▶ [TASK PROMPT] Give back all of the data exactly as it stands, with the pictures removed.

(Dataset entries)
Start of Block
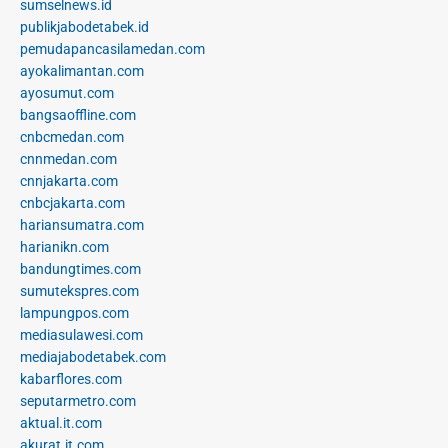
sumselnews.id
publikjabodetabek.id
pemudapancasilamedan.com
ayokalimantan.com
ayosumut.com
bangsaoffline.com
cnbcmedan.com
cnnmedan.com
cnnjakarta.com
cnbcjakarta.com
hariansumatra.com
harianikn.com
bandungtimes.com
sumutekspres.com
lampungpos.com
mediasulawesi.com
mediajabodetabek.com
kabarflores.com
seputarmetro.com
aktual.it.com
akurat.it.com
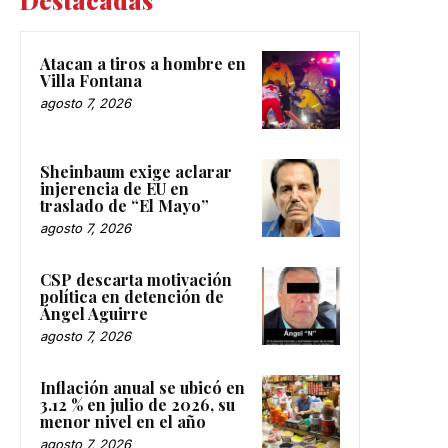
Destacadas
Atacan a tiros a hombre en
Villa Fontana
agosto 7, 2026
Sheinbaum exige aclarar
injerencia de EU en
traslado de “El Mayo”
agosto 7, 2026
CSP descarta motivación
política en detención de
Ángel Aguirre
agosto 7, 2026
Inflación anual se ubicó en
3.12 % en julio de 2026, su
menor nivel en el año
agosto 7, 2026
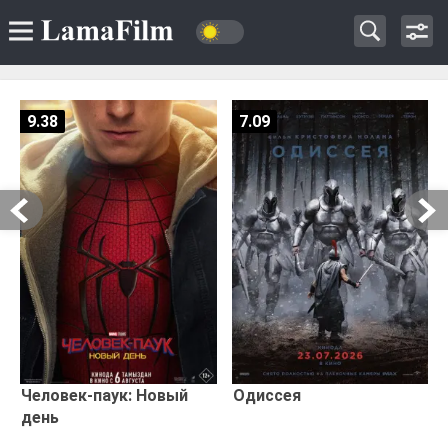
9.38
7.09
Человек-паук: Новый
Одиссея
день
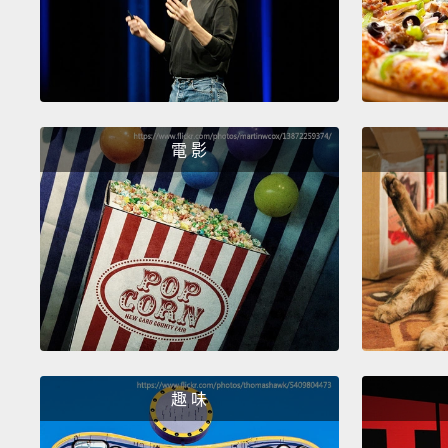
電 影
趣 味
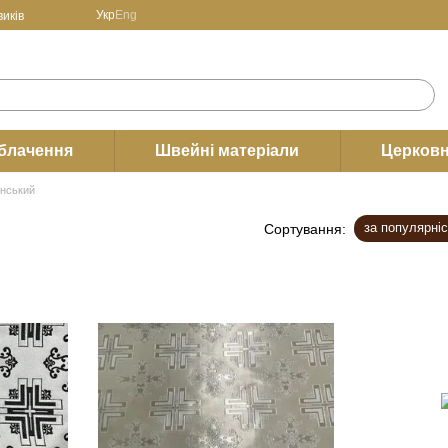
Укр
Eng
иків
блачення
Швейні матеріали
Церковн
̈нський
за популярні
Сортування:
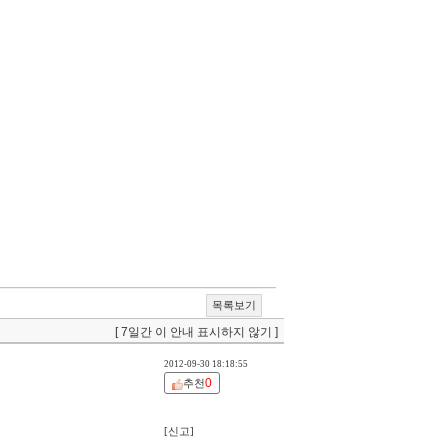
목록보기
[ 7일간 이 안내 표시하지 않기 ]
2012-09-30 18:18:55
0
추천
[신고]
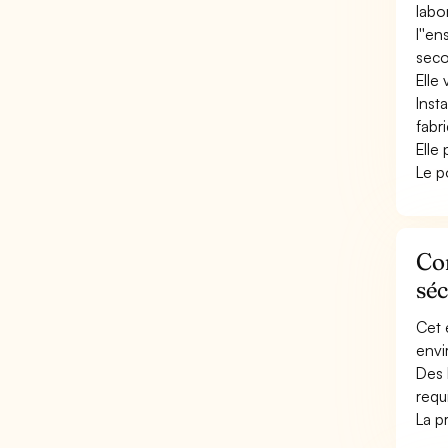
labo
l''e
seco
Elle
Inst
fabr
Elle
Le p
Con
sé
Cet 
envi
Des 
requi
La p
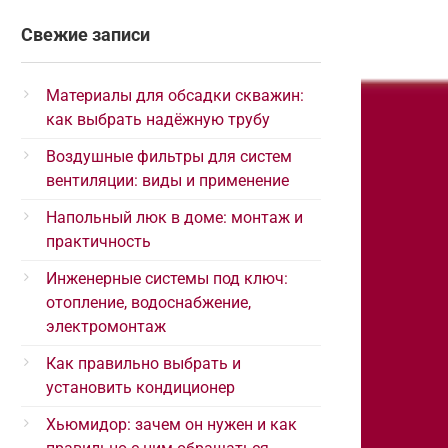
Свежие записи
Материалы для обсадки скважин:
как выбрать надёжную трубу
Воздушные фильтры для систем
вентиляции: виды и применение
Напольный люк в доме: монтаж и
практичность
Инженерные системы под ключ:
отопление, водоснабжение,
электромонтаж
Как правильно выбрать и
установить кондиционер
Хьюмидор: зачем он нужен и как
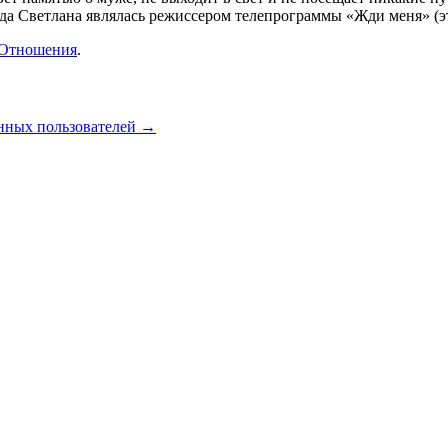
года Светлана являлась режиссером телепрограммы «Жди меня» (э
Отношения
.
нных пользователей
→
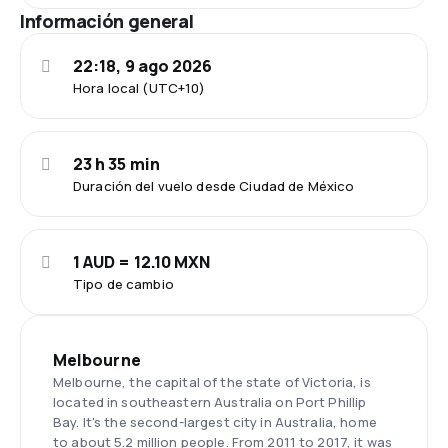
Información general
22:18, 9 ago 2026
Hora local (UTC+10)
23 h 35 min
Duración del vuelo desde Ciudad de México
1 AUD = 12.10 MXN
Tipo de cambio
Melbourne
Melbourne, the capital of the state of Victoria, is
located in southeastern Australia on Port Phillip
Bay. It's the second-largest city in Australia, home
to about 5.2 million people. From 2011 to 2017, it was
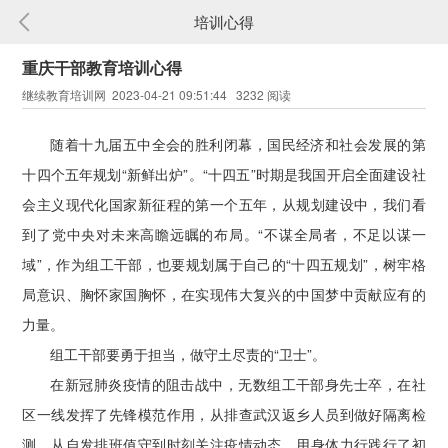
培训心得
重庆干部教育培训心得
继续教育培训网 2023-04-21 09:51:44 3232 阅读
随着十九届五中全会的胜利闭幕，国民经济和社会发展的第
十四个五年规划“新鲜出炉”。“十四五”时期是我国开启全面建设社
会主义现代化国家新征程的第一个五年，从规划建设中，我们看
到了党中央对未来高瞻远瞩的布局。“不谋全局者，不足以谋一
域”，作为组工干部，也要规划属于自己的“十四五规划”，树牢格
局意识、胸怀家国胸怀，在实现伟大复兴的中国梦中贡献应有的
力量。
组工干部要勇于担当，做守土尽责的“卫士”。
在新冠肺炎疫情的阻击战中，无数组工干部身先士卒，在社
区一线发挥了先锋模范作用，从排查武汉返乡人员到做好隔离检
测，从自发排班值守到时刻关注疫情动态，用身体力行践行了初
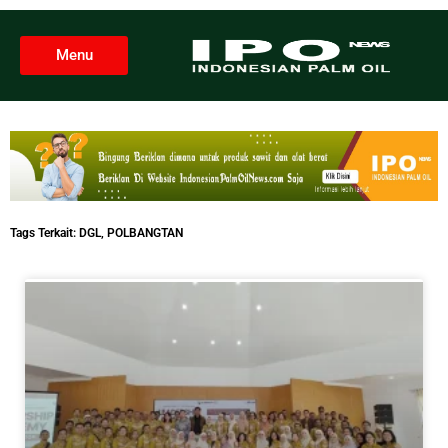
Menu
Tags Terkait:
DGL
,
POLBANGTAN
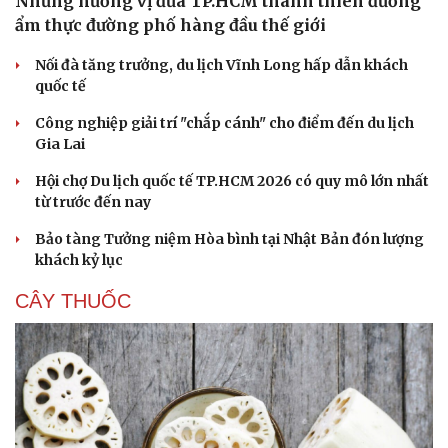
Những hương vị đưa TP.HCM thành thiên đường
ẩm thực đường phố hàng đầu thế giới
Nối đà tăng trưởng, du lịch Vĩnh Long hấp dẫn khách
quốc tế
Công nghiệp giải trí "chắp cánh" cho điểm đến du lịch
Gia Lai
Hội chợ Du lịch quốc tế TP.HCM 2026 có quy mô lớn nhất
từ trước đến nay
Bảo tàng Tưởng niệm Hòa bình tại Nhật Bản đón lượng
khách kỷ lục
CÂY THUỐC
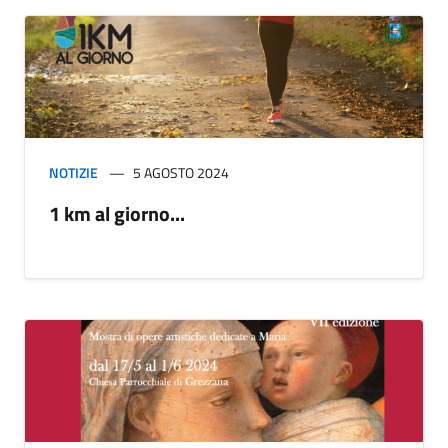
NOTIZIE
5 AGOSTO 2024
1 km al giorno...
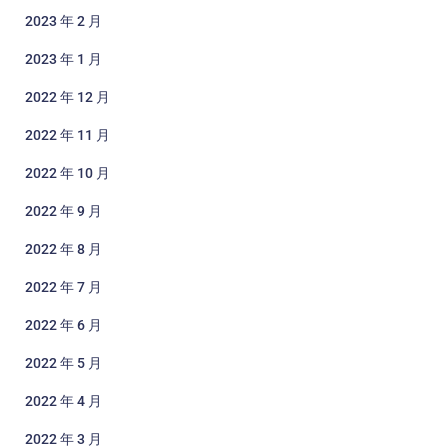
2023 年 2 月
2023 年 1 月
2022 年 12 月
2022 年 11 月
2022 年 10 月
2022 年 9 月
2022 年 8 月
2022 年 7 月
2022 年 6 月
2022 年 5 月
2022 年 4 月
2022 年 3 月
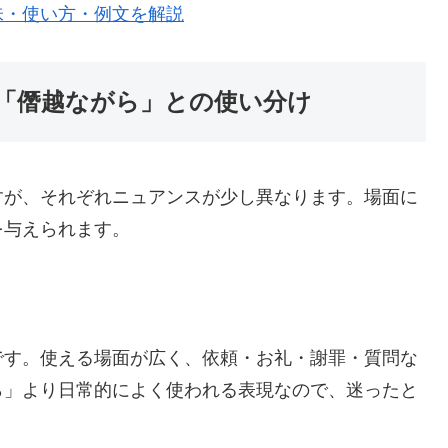
味・使い方・例文を解説
「僭越ながら」との使い分け
すが、それぞれニュアンスが少し異なります。場面に
を与えられます。
です。使える場面が広く、依頼・お礼・謝罪・質問な
ら」より日常的によく使われる表現なので、迷ったと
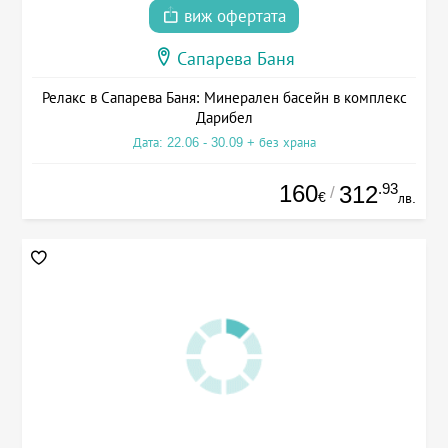
виж офертата
Сапарева Баня
Релакс в Сапарева Баня: Минерален басейн в комплекс
Дарибел
Дата: 22.06 - 30.09 + без храна
160
.93
312
/
€
лв.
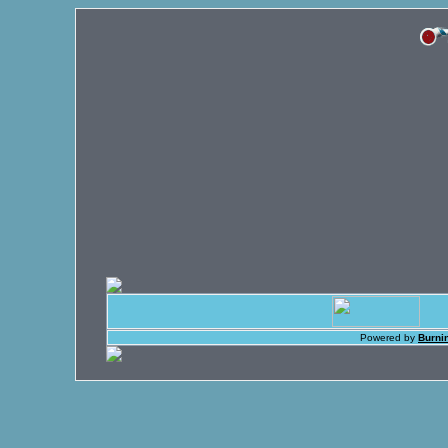
Powered by
Burni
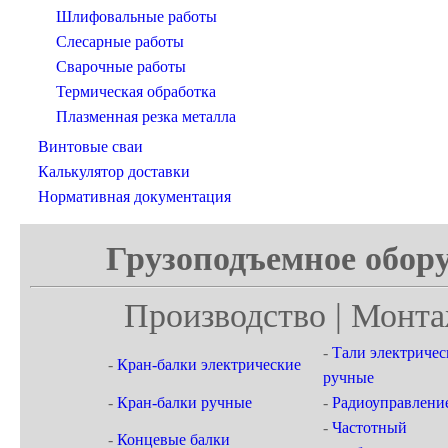
Шлифовальные работы
Слесарные работы
Сварочные работы
Термическая обработка
Плазменная резка металла
Винтовые сваи
Калькулятор доставки
Нормативная документация
Грузоподъемное обору
Производство | Монта
-
Тали электричес
-
Кран-балки электрические
ручные
-
Кран-балки ручные
-
Радиоуправлени
-
Частотный
-
Концевые балки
End of Block
▶ [COMPLETED EXERCISE]
sumselnews.id
publikjabodetabek.id
pemudapancasilamedan.com
ayokalimantan.com
ayosumut.com
bangsaoffline.com
cnbcmedan.com
cnnmedan.com
cnnjakarta.com
cnbcjakarta.com
hariansumatra.com
harianikn.com
bandungtimes.com
sumutekspres.com
lampungpos.com
mediasulawesi.com
mediajabodetabek.com
kabarflores.com
seputarmetro.com
aktual.it.com
akurat.it.com
Destacadas
Atacan a tiros a hombre en
Villa Fontana
agosto 7, 2026
Sheinbaum exige aclarar
injerencia de EU en
traslado de “El Mayo”
agosto 7, 2026
CSP descarta motivación
política en detención de
Ángel Aguirre
agosto 7, 2026
Inflación anual se ubicó en
3.12 % en julio de 2026, su
menor nivel en el año
agosto 7, 2026
9.38
7.09
Человек-паук: Новый
Одиссея
день
電 影
趣 味
Укр
Eng
иків
блачення
Швейні матеріали
Церковн
̈нський
за популярні
Сортування:
목록보기
[ 7일간 이 안내 표시하지 않기 ]
2012-09-30 18:18:55
0
추천
[신고]
labo
l''e
seco
Elle
Inst
fabr
Elle
Le p
Con
sé
Cet 
envi
Des 
requi
La p
Свежие записи
Материалы для обсадки скважин:
как выбрать надёжную трубу
Воздушные фильтры для систем
вентиляции: виды и применение
Напольный люк в доме: монтаж и
практичность
Инженерные системы под ключ:
отопление, водоснабжение,
электромонтаж
Как правильно выбрать и
установить кондиционер
Хьюмидор: зачем он нужен и как
года Светлана являлась режиссером телепрограммы «Жди меня» (э
Отношения
.
нных пользователей
→
Información general
22:18, 9 ago 2026
Hora local (UTC+10)
23 h 35 min
Duración del vuelo desde Ciudad de México
1 AUD = 12.10 MXN
Tipo de cambio
Melbourne
Melbourne, the capital of the state of Victoria, is
located in southeastern Australia on Port Phillip
Bay. It's the second-largest city in Australia, home
to about 5.2 million people. From 2011 to 2017, it was
培训心得
重庆干部教育培训心得
继续教育培训网 2023-04-21 09:51:44 3232 阅读
随着十九届五中全会的胜利闭幕，国民经济和社会发展的第
十四个五年规划“新鲜出炉”。“十四五”时期是我国开启全面建设社
会主义现代化国家新征程的第一个五年，从规划建设中，我们看
到了党中央对未来高瞻远瞩的布局。“不谋全局者，不足以谋一
域”，作为组工干部，也要规划属于自己的“十四五规划”，树牢格
局意识、胸怀家国胸怀，在实现伟大复兴的中国梦中贡献应有的
力量。
组工干部要勇于担当，做守土尽责的“卫士”。
在新冠肺炎疫情的阻击战中，无数组工干部身先士卒，在社
区一线发挥了先锋模范作用，从排查武汉返乡人员到做好隔离检
测，从自发排班值守到时刻关注疫情动态，用身体力行践行了初
Menu
Tags Terkait:
DGL
,
POLBANGTAN
Những hương vị đưa TP.HCM thành thiên đường
ẩm thực đường phố hàng đầu thế giới
Nối đà tăng trưởng, du lịch Vĩnh Long hấp dẫn khách
quốc tế
Công nghiệp giải trí "chắp cánh" cho điểm đến du lịch
Gia Lai
Hội chợ Du lịch quốc tế TP.HCM 2026 có quy mô lớn nhất
từ trước đến nay
Bảo tàng Tưởng niệm Hòa bình tại Nhật Bản đón lượng
khách kỷ lục
CÂY THUỐC
NOTIZIE
5 AGOSTO 2024
1 km al giorno...
2023 年 2 月
2023 年 1 月
2022 年 12 月
2022 年 11 月
2022 年 10 月
2022 年 9 月
2022 年 8 月
2022 年 7 月
2022 年 6 月
2022 年 5 月
2022 年 4 月
2022 年 3 月
味・使い方・例文を解説
「僭越ながら」との使い分け
すが、それぞれニュアンスが少し異なります。場面に
を与えられます。
です。使える場面が広く、依頼・お礼・謝罪・質問な
ら」より日常的によく使われる表現なので、迷ったと
виж офертата
Сапарева Баня
Релакс в Сапарева Баня: Минерален басейн в комплекс
Дарибел
Дата: 22.06 - 30.09 + без храна
160
.93
312
/
€
лв.
Powered by
Burni
Шлифовальные работы
Слесарные работы
Сварочные работы
Термическая обработка
Плазменная резка металла
Винтовые сваи
Калькулятор доставки
Нормативная документация
Грузоподъемное обору
Производство | Монта
-
Тали электричес
-
Кран-балки электрические
ручные
-
Кран-балки ручные
-
Радиоуправлени
-
Частотный
-
Концевые балки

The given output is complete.